On the other hand, as discussed in the previous section, the subsequent decision in Sanghi Industries reaffirming the strict standard under Order XXXVIII Rule 5 has created a divide in the treatment of proceedings under Section 9. So, in the light of this, the question that this section seeks to analyse is – How should Courts proceed? We suggest that, in line with Essar House, the answer lies in adopting a principled middle path. For instance, under s. 16 of the Telecom Regulatory Authority of India Act, 1997 (“TRAI Act”),‘the Tribunal shall not be bound by the CPC and has the power to regulate its own procedure.’ However, the Supreme Court in Union of India v. Tata Teleservices (Maharashtra) Ltd., held that the Section does not exclude the powers of the CPC; it effectively gives the tribunal to right to go outside the procedural shackles imposed by the CPC.

Hence, while Courts need not be bound by the procedures and technicalities of the CPC, they should not abandon the core principles. The rationale behind Order XXXVIII Rule 5 is to prevent abuse of process and to ensure that drastic interim relief on account of attachment is not rendered arbitrarily. The solution, therefore, is for courts to be guided by, rather than be bound to, these standards.

In practical terms, the middle path would entail that the party seeking relief under Section 9 provide more than vague allegations or speculative claims. It would require the Applicant to submit credible material in the form of financial statements, communications or past conduct which affirms a genuine risk to the future enforcement of an arbitral award. Nevertheless, unlike in Order XXXVIII Rule 5, the Applicant need not prove that the Respondent has taken steps to sell the assets with fraudulent intent. Merely the strong possibility of asset erosion may be sufficient.

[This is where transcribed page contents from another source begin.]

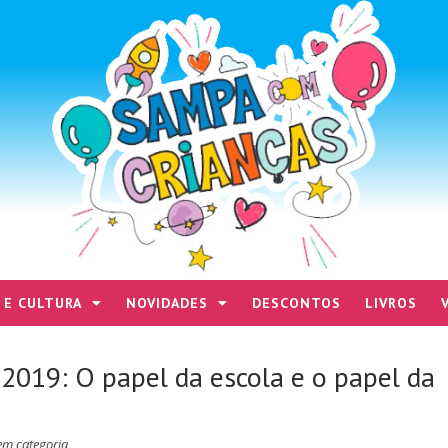
 E CULTURA
NOVIDADES
DESCONTOS
LIVROS
 2019: O papel da escola e o papel da
em categoria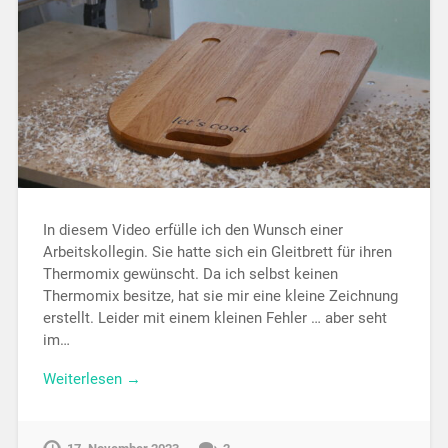
In diesem Video erfülle ich den Wunsch einer
Arbeitskollegin. Sie hatte sich ein Gleitbrett für ihren
Thermomix gewünscht. Da ich selbst keinen
Thermomix besitze, hat sie mir eine kleine Zeichnung
erstellt. Leider mit einem kleinen Fehler … aber seht
im…
Weiterlesen →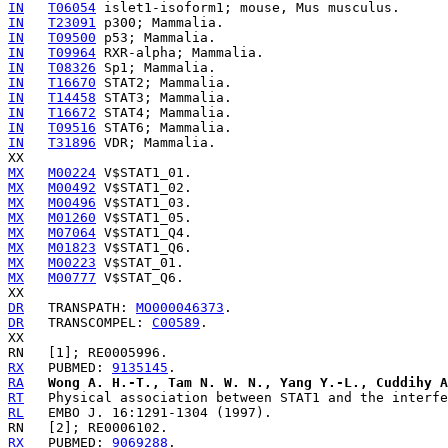
IN
T06054
IN
T23091
IN
T09500
IN
T09964
IN
T08326
IN
T16670
IN
T14458
IN
T16672
IN
T09516
IN
T31896
 VDR; Mammalia.

MX
M00224
MX
M00492
MX
M00496
MX
M01260
MX
M07064
MX
M01823
MX
M00223
MX
M00777
 V$STAT_Q6.

DR
   TRANSPATH: 
MO000046373
DR
   TRANSCOMPEL: 
C00589
.

RX
   PUBMED: 
9135145
RA
Wong A. H.-T., Tam N. W. N., Yang Y.-L., Cuddihy A
RT
RL
RX
   PUBMED: 
9069288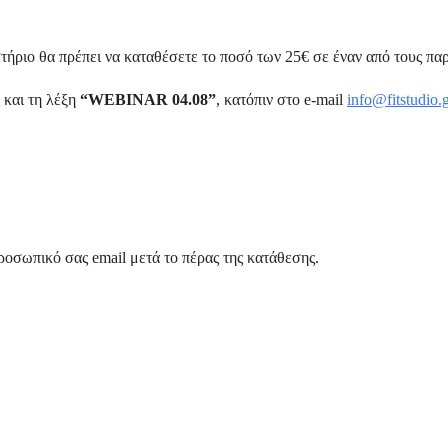
τήριο θα πρέπει να καταθέσετε το ποσό των 25€ σε έναν από τους π
 και τη λέξη
“WEBINAR 04.08”
, κατόπιν στο e-mail
info@fitstudio.
προσωπικό σας email μετά το πέρας της κατάθεσης.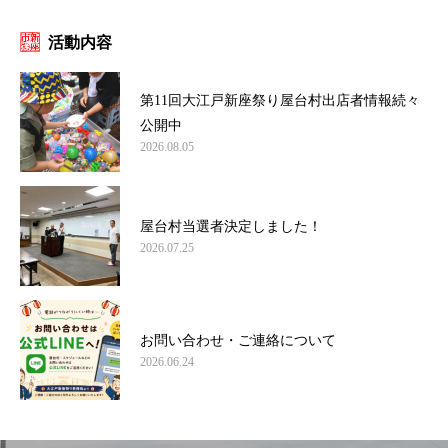
活動内容
第11回大江戸新座祭り屋台村出店者情報続々
公開中
2026.08.05
屋台村当選者決定しました！
2026.07.25
お問い合わせ・ご連絡について
2026.06.24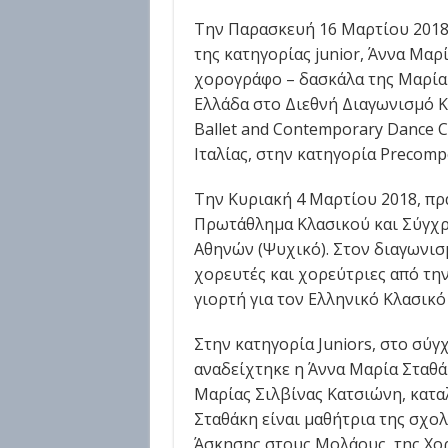
Την Παρασκευή 16 Μαρτίου 2018
της κατηγορίας junior, Άννα Μαρ
χορογράφο – δασκάλα της Μαρία
Ελλάδα στο Διεθνή Διαγωνισμό Κ
Ballet and Contemporary Dance 
Ιταλίας, στην κατηγορία Precompet
Την Κυριακή 4 Μαρτίου 2018, πρ
Πρωτάθλημα Κλασικού και Σύγχρ
Αθηνών (Ψυχικό). Στον διαγωνισ
χορευτές και χορεύτριες από την
γιορτή για τον Ελληνικό Κλασικό
Στην κατηγορία Juniors, στο σύ
αναδείχτηκε η Άννα Μαρία Σταθάκ
Μαρίας Σιλβίνας Κατσιώνη, κατ
Σταθάκη είναι μαθήτρια της σχο
Άσκησης στους Μολάους, της Χο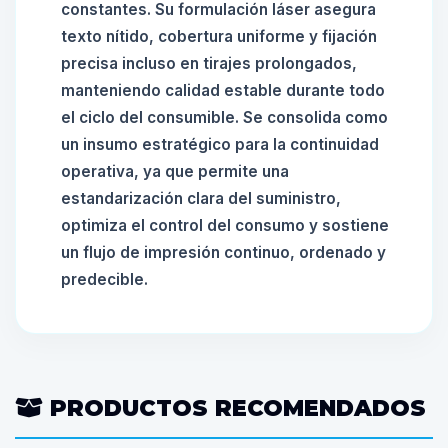
constantes. Su formulación láser asegura
texto nítido, cobertura uniforme y fijación
precisa incluso en tirajes prolongados,
manteniendo calidad estable durante todo
el ciclo del consumible. Se consolida como
un insumo estratégico para la continuidad
operativa, ya que permite una
estandarización clara del suministro,
optimiza el control del consumo y sostiene
un flujo de impresión continuo, ordenado y
predecible.
PRODUCTOS RECOMENDADOS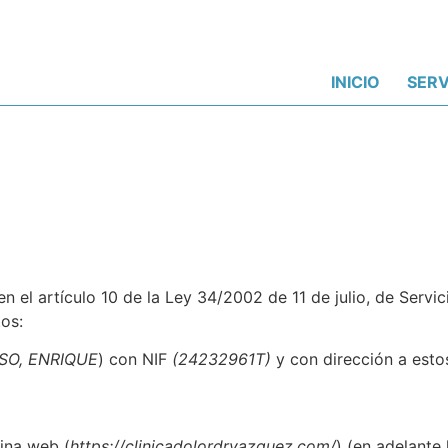
INICIO
SERV
 el artículo 10 de la Ley 34/2002 de 11 de julio, de Servi
tos:
SO, ENRIQUE
) con NIF
(24232961T)
y con dirección a esto
gina web (
https://clinicadolordrvazquez.com/
) (en adelante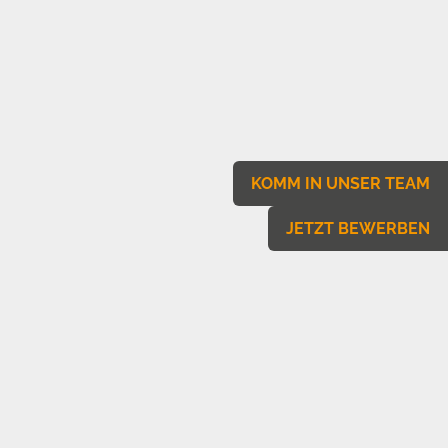
KOMM IN UNSER TEAM
JETZT BEWERBEN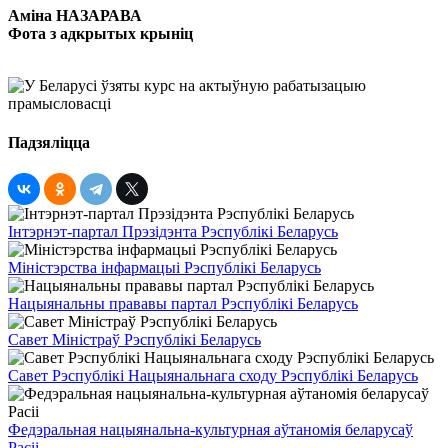
Аміна НАЗАРАВА
Фота з адкрытых крыніц
Падзяліцца
Інтэрнэт-партал Прэзідэнта Рэспублікі Беларусь
Міністэрства інфармацыі Рэспублікі Беларусь
Нацыянальны прававы партал Рэспублікі Беларусь
Савет Міністраў Рэспублікі Беларусь
Савет Рэспублікі Нацыянальнага сходу Рэспублікі Беларусь
Федэральная нацыянальна-культурная аўтаномія беларусаў
Расіі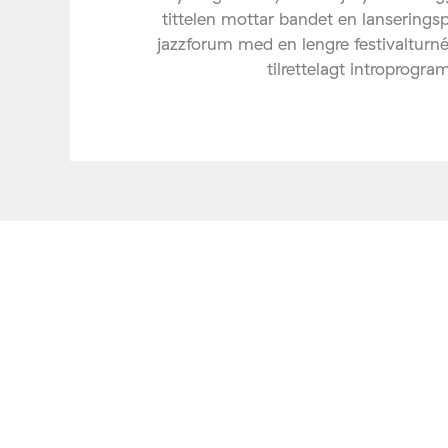
tittelen mottar bandet en lanserings
jazzforum med en lengre festivalturné
tilrettelagt introprogra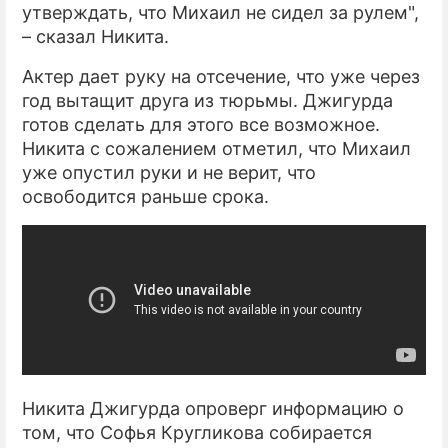
утверждать, что Михаил не сидел за рулем",
– сказал Никита.
Актер дает руку на отсечение, что уже через
год вытащит друга из тюрьмы. Джигурда
готов сделать для этого все возможное.
Никита с сожалением отметил, что Михаил
уже опустил руки и не верит, что
освободится раньше срока.
Никита Джигурда опроверг информацию о
том, что Софья Кругликова собирается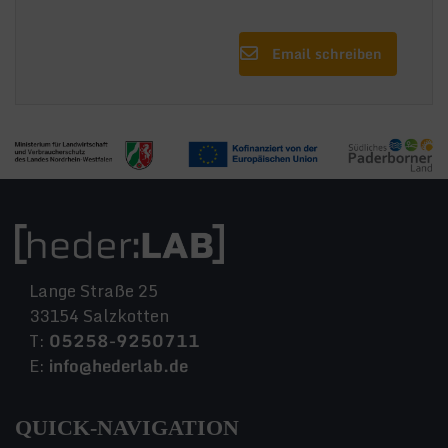
Email schreiben
Lange Straße 25
33154 Salzkotten
T:
05258-9250711
E:
info@hederlab.de
QUICK-NAVIGATION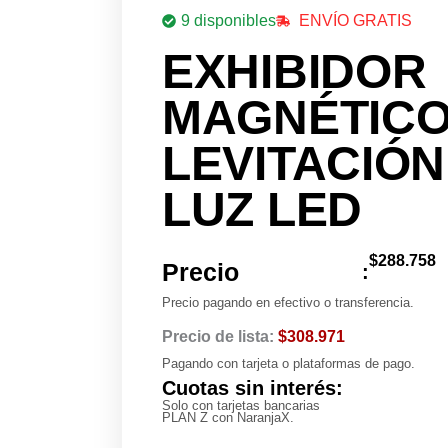
9 disponibles
ENVÍO GRATIS
EXHIBIDOR
MAGNÉTICO
LEVITACIÓ
LUZ LED
$
288.758
Precio
:
Precio pagando en efectivo o transferencia.
Precio de lista:
$308.971
Pagando con tarjeta o plataformas de pago.
Cuotas sin interés:
Solo con tarjetas bancarias
PLAN Z con NaranjaX.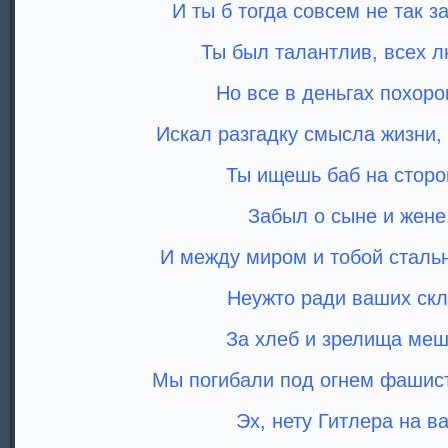
И ты б тогда совсем не так з
Ты был талантлив, всех л
Но все в деньгах похоро
Искал разгадку смысла жизни, 
Ты ищешь баб на сторо
Забыл о сыне и жене
И между миром и тобой стальн
Неужто ради ваших скл
За хлеб и зрелища меш
Мы погибали под огнем фашист
Эх, нету Гитлера на ва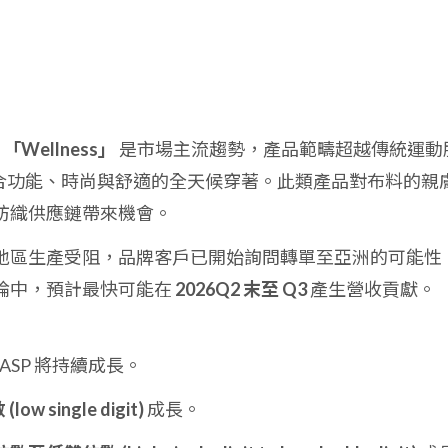
調
「Wellness」
是市場主流趨勢，產品範疇超越傳統運動
，擴展至結合功能、時尚與舒適的全天候穿著。此類產品對布料的親
紡織供應鏈帶來機會。
地區生產受阻，品牌客戶已開始詢問轉單至亞洲的可能性
論中，預計最快可能在
2026Q2 末至 Q3
產生營收貢獻。
ASP 將持續成長。
ow single digit)
成長。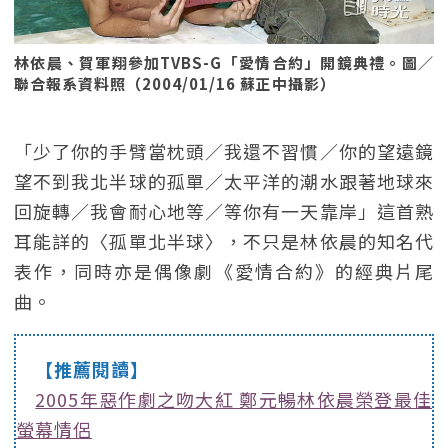
林依晨、賀軍翔參加TVBS-G「愛情合約」開鏡典禮。圖／
聯合報系資料照（2004/01/16 蘇正中攝影）
「少了你的手臂當枕頭／我還不習慣／你的望遠鏡
望不到我北半球的孤單／太平洋的潮水跟著地球來
回旋轉／我會耐心地等／等你有一天靠岸」這首熟
耳能詳的〈孤單北半球〉，不只是林依晨的知名代
表作，同時亦是偶像劇《愛情合約》的經典片尾
曲。
【推薦閱讀】
2005年惡作劇之吻大紅 鄭元暢林依晨榮登最佳
螢幕情侶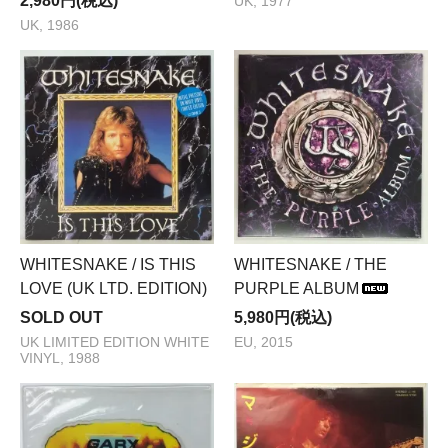
2,980円(税込)
UK, 1977
UK, 1986
WHITESNAKE / IS THIS
WHITESNAKE / THE
LOVE (UK LTD. EDITION)
PURPLE ALBUM
SOLD OUT
5,980円(税込)
UK LIMITED EDITION WHITE
EU, 2015
VINYL, 1988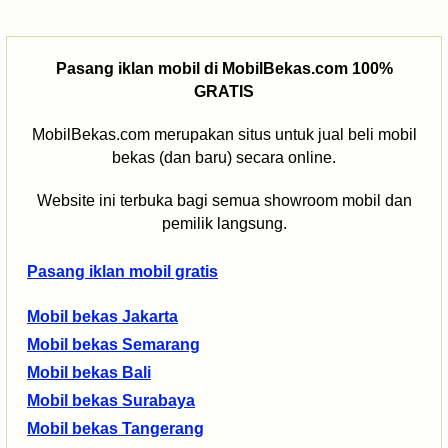
Pasang iklan mobil di MobilBekas.com 100%
GRATIS
MobilBekas.com merupakan situs untuk jual beli mobil
bekas (dan baru) secara online.
Website ini terbuka bagi semua showroom mobil dan
pemilik langsung.
Pasang iklan mobil gratis
Mobil bekas Jakarta
Mobil bekas Semarang
Mobil bekas Bali
Mobil bekas Surabaya
Mobil bekas Tangerang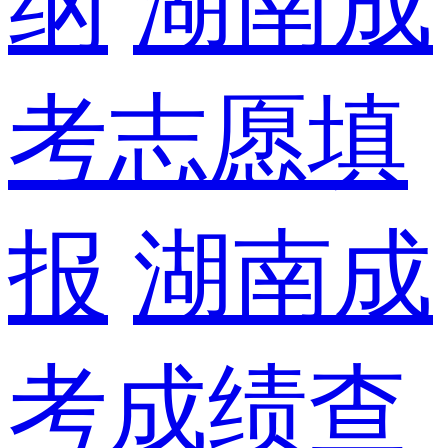
纲
湖南成
考志愿填
报
湖南成
考成绩查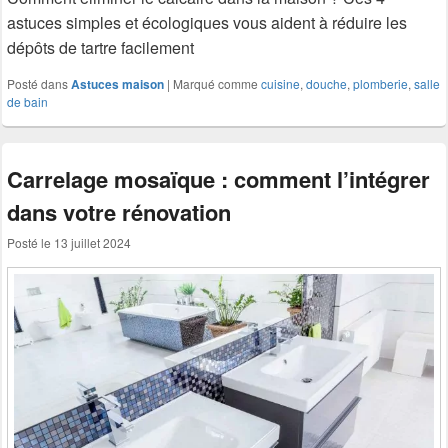
astuces simples et écologiques vous aident à réduire les
dépôts de tartre facilement
Posté dans
Astuces maison
|
Marqué comme
cuisine
,
douche
,
plomberie
,
salle
de bain
Carrelage mosaïque : comment l’intégrer
dans votre rénovation
Posté le
13 juillet 2024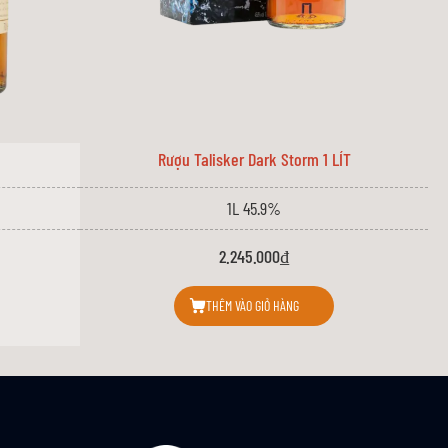
ị tinh tế, thanh tao cho rượu. Sau khi chưng cất, rượu được ủ trong
, vị ngọt ngào êm dịu, chút cay nhẹ từ gỗ sồi và hậu vị kéo dài, lưu
Rượu Talisker Dark Storm 1 LÍT
1L 45.9%
2.245.000₫
ky Scotland. Được thành lập vào năm 1823, Auchentoshan đã trải qua
THÊM VÀO GIỎ HÀNG
ười thưởng thức.
23, nhà máy được đổi tên thành Auchentoshan, lấy cảm hứng từ
trong thế kỷ 19 đến những thử thách của chiến tranh và khủng hoảng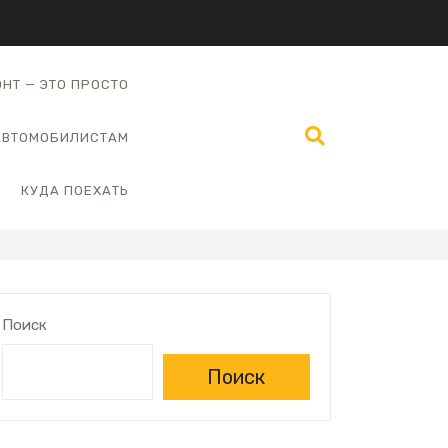
НТ — ЭТО ПРОСТО
АВТОМОБИЛИСТАМ
КУДА ПОЕХАТЬ
Поиск
Поиск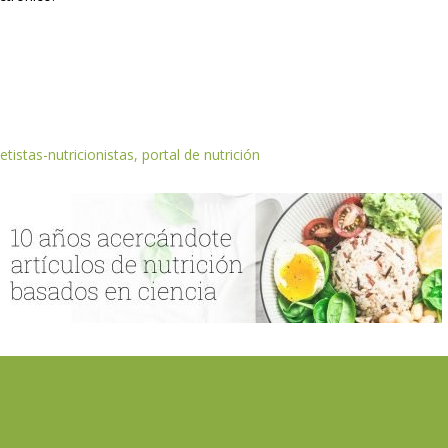
etistas-nutricionistas, portal de nutrición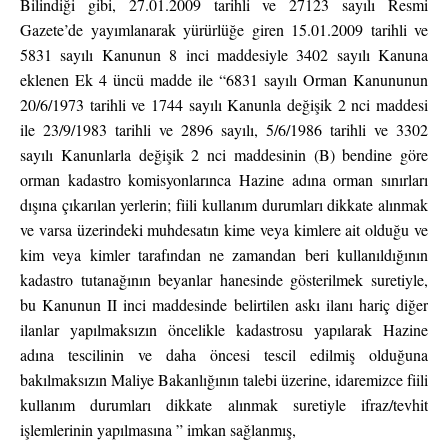
Bilindiği gibi, 27.01.2009 tarihli ve 27123 sayılı Resmi
Gazete’de yayımlanarak yürürlüğe giren 15.01.2009 tarihli ve
5831 sayılı Kanunun 8 inci maddesiyle 3402 sayılı Kanuna
eklenen Ek 4 üncü madde ile “6831 sayılı Orman Kanununun
20/6/1973 tarihli ve 1744 sayılı Kanunla değişik 2 nci maddesi
ile 23/9/1983 tarihli ve 2896 sayılı, 5/6/1986 tarihli ve 3302
sayılı Kanunlarla değişik 2 nci maddesinin (B) bendine göre
orman kadastro komisyonlarınca Hazine adına orman sınırları
dışına çıkarılan yerlerin; fiili kullanım durumları dikkate alınmak
ve varsa üzerindeki muhdesatın kime veya kimlere ait olduğu ve
kim veya kimler tarafından ne zamandan beri kullanıldığının
kadastro tutanağının beyanlar hanesinde gösterilmek suretiyle,
bu Kanunun II inci maddesinde belirtilen askı ilanı hariç diğer
ilanlar yapılmaksızın öncelikle kadastrosu yapılarak Hazine
adına tescilinin ve daha öncesi tescil edilmiş olduğuna
bakılmaksızın Maliye Bakanlığının talebi üzerine, idaremizce fiili
kullanım durumları dikkate alınmak suretiyle ifraz/tevhit
işlemlerinin yapılmasına ” imkan sağlanmış,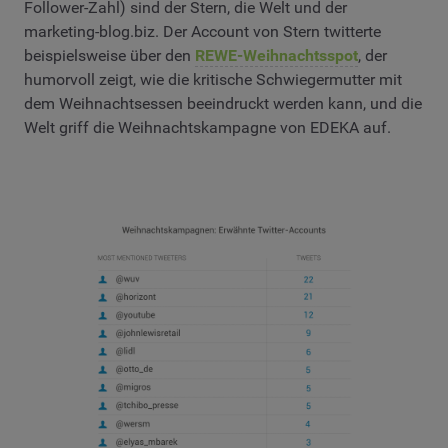
Follower-Zahl) sind der Stern, die Welt und der
marketing-blog.biz. Der Account von Stern twitterte
beispielsweise über den
REWE-Weihnachtsspot
, der
humorvoll zeigt, wie die kritische Schwiegermutter mit
dem Weihnachtsessen beeindruckt werden kann, und die
Welt griff die Weihnachtskampagne von EDEKA auf.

Further, Courts should also look at whether the attachment before judgment is the least restrictive measure to secure the arbitral claim. Courts should prefer alternative interim measures such as bank guarantees or undertakings, if they are sufficient to protect the Applicant. Thus, attachment should remain a last resort remedy, serving only where no less intrusive alternative is available.

The High Courts have also increasingly leaned towards this flexible yet principled standard. In Ajay Singh v. Kal Airways Pvt. Ltd. & Ors., the Delhi High Court held that under Section 9, courts have wide discretionary powers, and while the courts have substantial latitude in the exercise of interim measures, it is not per se unbounded. Its exercise has to be made in the light of already settled legal principles. It highlighted that although both Orders XXXVIII and XXXIX of the CPC are not strictly binding in terms of procedure, they do constitute useful analogies to ensure that interim relief is not granted arbitrarily. A similar decision was rendered by the Delhi High Court in Dr. Vivek Jain. The Court held that while the residual clause in Section 9 empowers the Court to frame any interim measure as may be considered ‘just and convenient’, the clause cannot justify an order for attachment before judgment where ‘the foundational grounds for the issuance of such directions is found to be totally absent’.

In conclusion, we argue that a standard of this nature that balances flexibility with legal discipline is both consistent with the legislative purpose of the A&C Act and sensitive to the practical realities of arbitration. By requiring the Applicant to substantiate (not merely allege) the risk to the claim but not insisting on full-blown proof of intent to defraud, courts can ensure that Section 9 is not reduced either to a toothless remedy or a blunt instrument.